More precisely, once the first Noise session between any of Alice's and Bob's device is instantiated,
its session information is securely propagated to all other devices,
which then become able to send and receive new messages on the content topic associated to such session.
We note, however, that two devices belonging to one party cannot simultaneously send different messages to the other, since only the first message received will be correctly decrypted using the next nonce.
The most updated session information between Alice and Bob is propagated in encrypted form to other devices,
using previously instantiated Noise sessions.
In particular, all Alice's (resp., Bob's) devices that want to receive such updated session information, are required to have an already instantiated Noise session between them in order to receive it in encrypted form.
The propagated session information corresponds to the latest session information stored on the device currently communicating with (any of the devices of) the other party.
We note that sessions information is propagated only among devices belonging to the same party and not with other party's devices.

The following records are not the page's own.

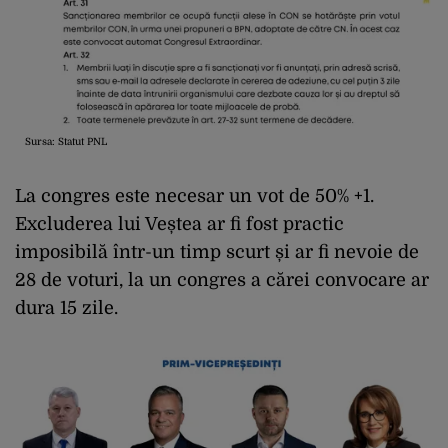
Sursa: Statut PNL
La congres este necesar un vot de 50% +1.
Excluderea lui Veștea ar fi fost practic
imposibilă într-un timp scurt și ar fi nevoie de
28 de voturi, la un congres a cărei convocare ar
dura 15 zile.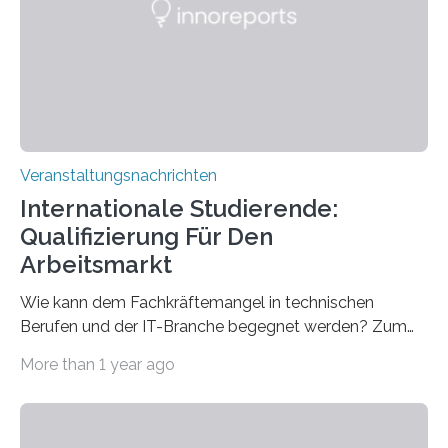
für neurologische und psychiatrische Erkrankungen
entwickelt werden können. Die hochmodernen Geräte
sind eingebaut, die Büros sind eingerichtet…
Veranstaltungsnachrichten
Internationale Studierende:
Qualifizierung Für Den
Arbeitsmarkt
Wie kann dem Fachkräftemangel in technischen
Berufen und der IT-Branche begegnet werden? Zum
Beispiel durch internationale Studierende, die an der
More than 1 year ago
Universität des Saarlandes und der Hochschule für
Technik und Wirtschaft des Saarlandes (htw saar) in
den MINT-Fächern ausgebildet werden und im
Anschluss in den hiesigen Arbeitsmarkt integriert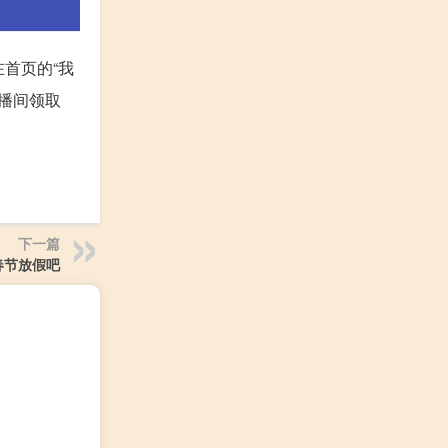
首页的“我
直播间领取
下一篇
春节放假吧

Hence, Alice has no knowledge on the number of devices Bob is using and vice versa.
When any device marks a Noise session between Alice and Bob as stale,
all other (updated) devices will consider such session as stale
without publishing the `Hash(session-id)` on the corresponding session content topic.
In case a Noise session between two devices belonging to the same party is marked as stale,
such two devices stop to reciprocally propagate any information regarding Noise sessions instantiated with other parties.
As regards security, an attacker that compromises an encrypted message propagating session information,
might be able to compromise one or multiple messages exchanged within the session such information refers to.